Il œuvra aussi pour un « retour à Freud », dont il voyait les théories trahies par la psychanalyse américaine plus portée sur la « psychologie de l’égo ».

A Paris, il fréquente les milieux littéraires et artistiques et se lie avec les surréalistes.

Si Freud a révolutionné la conception que l’homme avait de lui même par la découverte en lui de cet immense continent insoupçonné qu’est l’inconscient, Lacan va aller plus loin pour contester à l’homme sa propre réalité consciente. L’homme, non seulement ne peut être compris sans la folie, mais ne serait pas humain s’il ne portait déjà en lui la folie. Le langage préexiste à l’apparition du sujet et l’engendre. La condition humaine est linguistique. Lacan fait apparaître l’homme aveuglé dans son image, perpétuellement conditionné par ses désirs.

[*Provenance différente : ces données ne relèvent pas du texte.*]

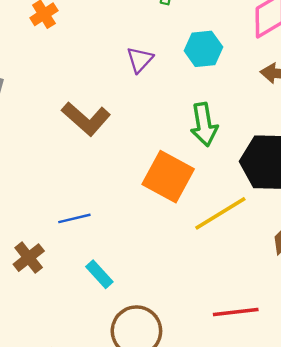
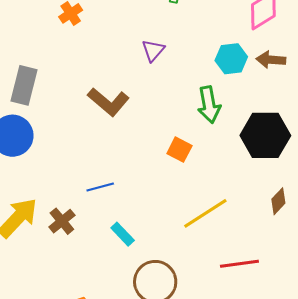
cyan hexagon: (203, 49) -> (231, 59), moved
orange square: (168, 177) -> (179, 150), size x0.6
yellow line: (220, 213) -> (205, 213), moved

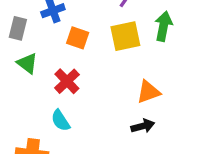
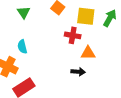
red cross: (67, 81) -> (73, 35), moved, turned 35
cyan semicircle: (60, 120) -> (22, 47), moved

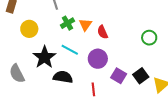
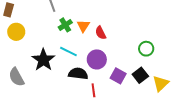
yellow circle: (29, 29) -> (16, 32), moved
green circle: (149, 38) -> (146, 49), moved
black semicircle: (63, 77) -> (78, 74), moved

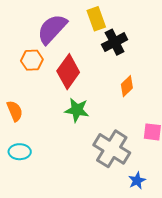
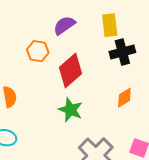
purple semicircle: (52, 29) -> (64, 25), size x0.7

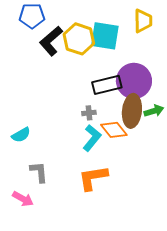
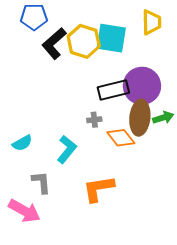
cyan L-shape: (92, 138) -> (67, 149), moved
pink arrow: (23, 199) -> (24, 211), size x1.4

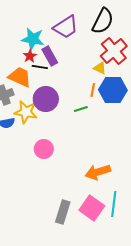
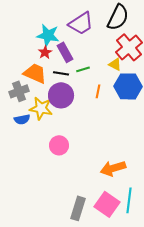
black line: (40, 67) -> (61, 73), moved
orange line: (93, 90) -> (98, 91), moved
green line: (81, 109) -> (83, 69), moved

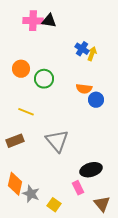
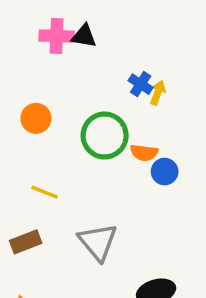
green circle: (44, 79) -> (105, 136), moved, size x1.4

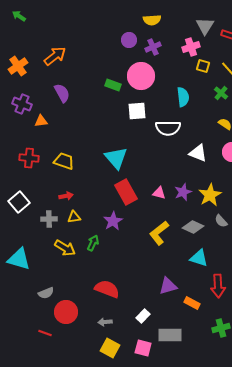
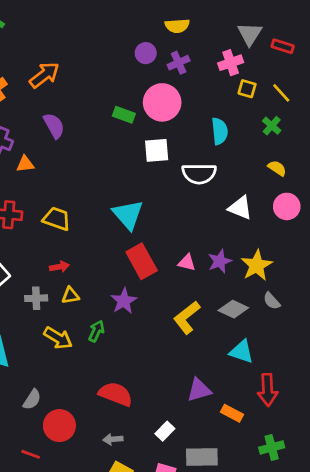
gray semicircle: (46, 293) -> (32, 400), turned -35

Langage et inconscient sont intimement liés: Jacques Lacan utilisera dans toutes ses conférences et dans tous ses écrits un langage très proche de la langue de l’inconscient. Car ce qui caractérise l’être humain est bien le fait qu’il parle: « l’homme est un parlêtre ». L’inconscient est structuré comme un langage, avec sa syntaxe, ses lois et ses caractéristiques propres.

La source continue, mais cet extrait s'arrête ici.